• **WORK REQUIRED**
Copy out each line of the material in which the word "Chapter" appears.

• **INFORMATION**
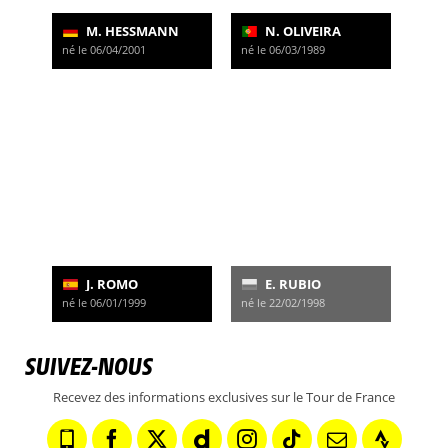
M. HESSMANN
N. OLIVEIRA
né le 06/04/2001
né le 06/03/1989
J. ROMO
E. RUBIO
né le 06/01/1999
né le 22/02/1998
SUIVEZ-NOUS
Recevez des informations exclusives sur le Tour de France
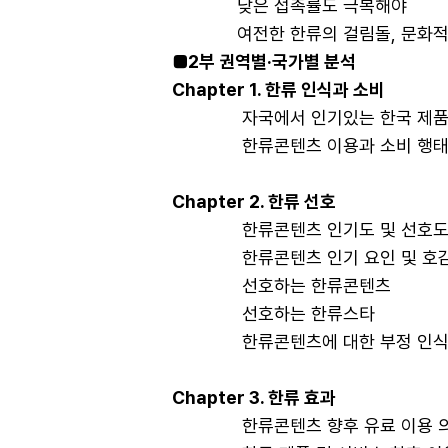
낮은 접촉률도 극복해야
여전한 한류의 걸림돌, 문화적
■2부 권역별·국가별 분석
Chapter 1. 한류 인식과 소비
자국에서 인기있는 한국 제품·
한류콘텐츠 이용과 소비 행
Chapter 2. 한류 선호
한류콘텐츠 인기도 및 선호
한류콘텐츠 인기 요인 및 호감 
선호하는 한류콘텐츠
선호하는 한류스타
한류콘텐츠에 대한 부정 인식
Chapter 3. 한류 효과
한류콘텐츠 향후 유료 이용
--
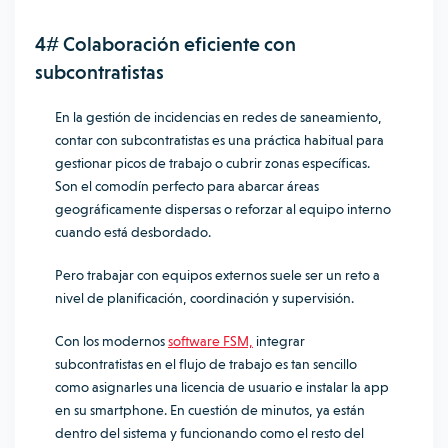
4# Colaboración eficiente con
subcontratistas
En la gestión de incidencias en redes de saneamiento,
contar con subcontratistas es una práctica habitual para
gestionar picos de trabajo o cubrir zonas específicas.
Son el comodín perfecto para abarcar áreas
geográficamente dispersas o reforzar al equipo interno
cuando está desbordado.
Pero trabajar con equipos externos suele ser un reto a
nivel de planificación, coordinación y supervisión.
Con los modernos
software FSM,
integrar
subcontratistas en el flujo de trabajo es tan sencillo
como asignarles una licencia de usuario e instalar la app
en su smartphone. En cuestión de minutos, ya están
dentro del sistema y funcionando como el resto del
* * *
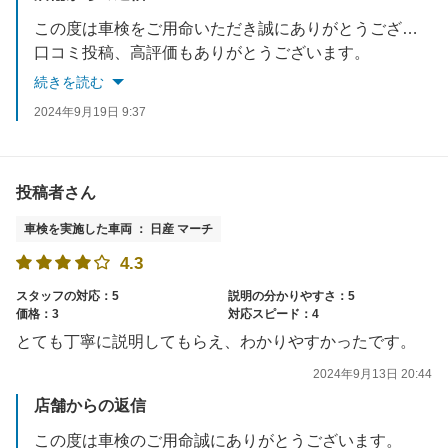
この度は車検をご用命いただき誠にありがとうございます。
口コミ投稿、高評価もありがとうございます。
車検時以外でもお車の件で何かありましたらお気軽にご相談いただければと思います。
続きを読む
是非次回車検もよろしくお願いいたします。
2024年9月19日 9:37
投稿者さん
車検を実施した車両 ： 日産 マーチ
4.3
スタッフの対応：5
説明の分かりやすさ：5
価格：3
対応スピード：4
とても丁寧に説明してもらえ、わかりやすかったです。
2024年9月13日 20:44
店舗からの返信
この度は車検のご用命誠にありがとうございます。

• **RESULT OF THE EXERCISE**
Chapter 1. 한류 인식과 소비
Chapter 2. 한류 선호
Chapter 3. 한류 효과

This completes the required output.